Cleaning and maintaining your pool is fundamental to keeping it in the best condition possible.
However, if you’re new to sanitizing your pool you might be curious to know: How long after adding chlorine can you swim?
In this article, I will cover some important information about adding chlorine to your pool, including how long after adding chlorine can you swim.
Keep reading to find out more.
How long after adding chlorine can you swim?
Your safety is the most important factor to consider when you’re cleaning your pool. However, there isn’t a one size fits all rule for how long to wait to swim after adding chemicals to your pool.
When you’re dealing with strong chemicals such as chlorine, it’s important to follow the guidelines provided by the manufacturer to ensure that you’re being as safe as possible.
Depending on how much you have added and the size of your pool, it is generally safe to wait about 4 hours after adding liquid chlorine or until levels reach 5 ppm or lower.
To ensure that the chlorine levels are safe, it’s always important to retest the water before getting back into the pool.
The chemicals in your pool can either keep it clean or make it potentially dangerous. Testing your water is the only way to know for sure what those chemicals are doing in your pool water.
Regular testing is essential for the chlorine, alkalinity, and pH levels of your pool water. Test strips are an accurate and easy way to test the water in your pool. However, first you will need to gather a sample:
Gather a water sample
Step one: Gather a small container for your water sample.
Step two: Push the container into the water, well below the surface. Keep it facing the bottom, as you want air trapped inside of it at this point.
Step three: Turn your hand below the surface, so that the air escapes and pull the container out of the water upright.
Test your pool water with test strips
Step one: Take one test strip, dip it into the water sample and remove it.
Step two: Hold your test strip level test dots up, or place it on a level surface. Follow the instructions on the back of the packaging and wait for the recommended time.
Step three: Match up the colors on the strip to the colors on the packaging.
Testing your water is a good way of ensuring that you’re safe, and will also provide you with peace of mind if you’re unsure of when the pool is safe to swim in again.
Why should you wait to swim after adding chlorine to your pool?
The reason you should wait to swim after adding chlorine to your pool is that it is a strong chemical and being exposed to high levels of it can be dangerous for you as a swimmer.
Too much chlorine can affect your health and the exposure to over-chlorinated water may cause conditions such as asthma, long irritation and even skin and eye irritation.
In addition to this, high chlorine levels lower the pH of the pool water, which becomes more acidic and may affect the pool itself.
A good rule of thumb to follow is that swimmers should wait for a full cycle of the filter before they even think about entering the pool.
If you’re at all anxious or worried about swimming in the pool after chlorine has been added, then wait 24 hours or do a test strip before you get back in the pool.
How long do you have to wait to swim after shocking your pool?
Pool shock refers to a granular oxidizer, a powdered form of chlorine that is used for pool water treatment.

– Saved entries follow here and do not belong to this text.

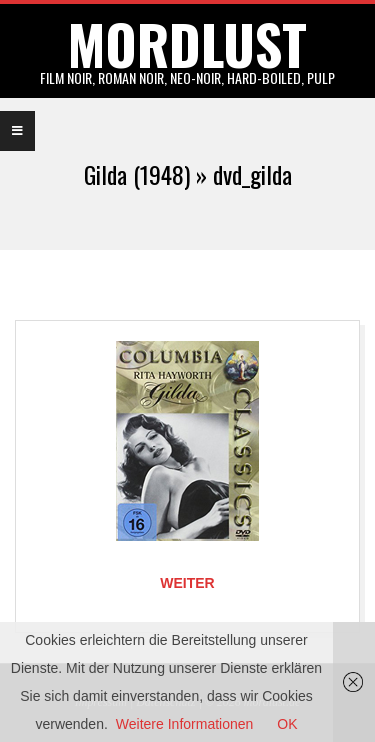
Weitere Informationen (184, 724)
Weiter (187, 583)
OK (287, 724)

Pools are shocked to keep the water healthy and clean by removing algae and bacteria after frequent use or contamination events.
The process of pool shocking means adding chlorine or non-chlorine shock to your pool. The term ‘shocking’ means to add enough chemicals to the pool or spa water to destroy all combined chlorine present in the water.

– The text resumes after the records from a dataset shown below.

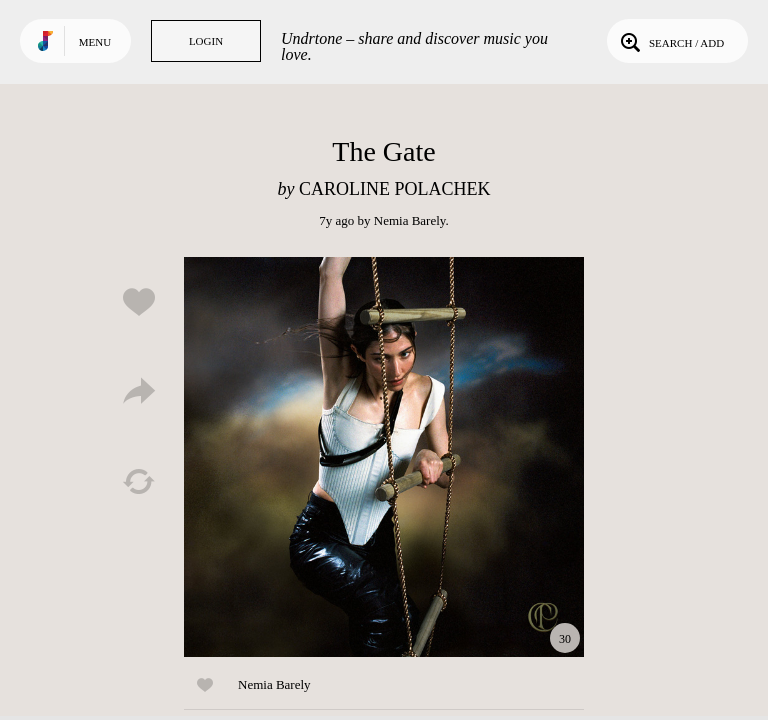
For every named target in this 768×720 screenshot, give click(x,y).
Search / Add (670, 41)
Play (384, 457)
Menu (95, 42)
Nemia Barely (410, 220)
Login (206, 41)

The goal of shocking your pool is to raise “free chlorine” levels to a point that destroys unwanted contaminants, such as bacteria, algae, and chloramines.
Shocking is a crucial step in pool maintenance, however, it can be tricky to know how long to wait to swim after shocking your pool.

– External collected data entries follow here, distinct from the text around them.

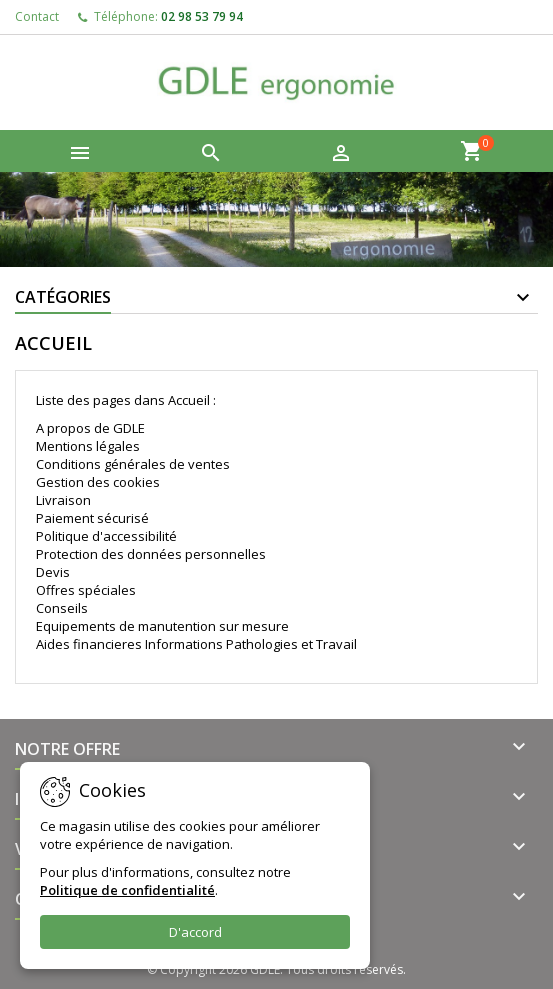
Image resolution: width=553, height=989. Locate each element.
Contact (37, 16)
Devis (53, 572)
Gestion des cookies (98, 482)
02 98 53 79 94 (202, 16)
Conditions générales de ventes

Generally speaking, it is safe to swim once your chlorine levels are around 5 ppm or after 24 hours have passed.
As I mentioned above, it’s also important to test the water if you’re on a tight schedule and want to know if you can use the pool before the 24 hour mark has passed.
There are a variety of different chemicals that can be used for shocking your pool.
Chemicals used as pool shock
Calcium Hypochlorite - Calcium Hypochlorite, often known as cal-hypo for short, is the most powerful and fast-acting shock available. It is available in 65% and 73% strength, pH level of 12, and is not stabilized.
Sodium Dichlor - Sodium Dichlor is stabilized pool shock, with cyanuric acid as protection from the sun.
Sodium Hypochlorite - Sodium Hypochlorite, also known as bleach or liquid shock, is a heavy-duty type of pool shock that isn’t generally used in home pools. Rather, it is often used in commercial pools in hotels, gyms and pool clubs.
Potassium Monopersulfate (Non-Chlorine Shock) - Potassium monopersulfate, or MPS, is a chlorine alternative oxygen-based shock type. A MPS shock can be used to oxidize, destroy contaminants and help chlorine operate more efficiently.
When cleaning your pool, your safety is the most important factor to take into consideration. You should wait at least 4 hours or until levels reach 5 ppm or lower before you go swimming.
As a general rule, swimmers should wait for a full cycle of the filter before they even think about entering the pool.
For peace of mind, you should regularly test the water after you have added chlorine and other chemicals to your pool.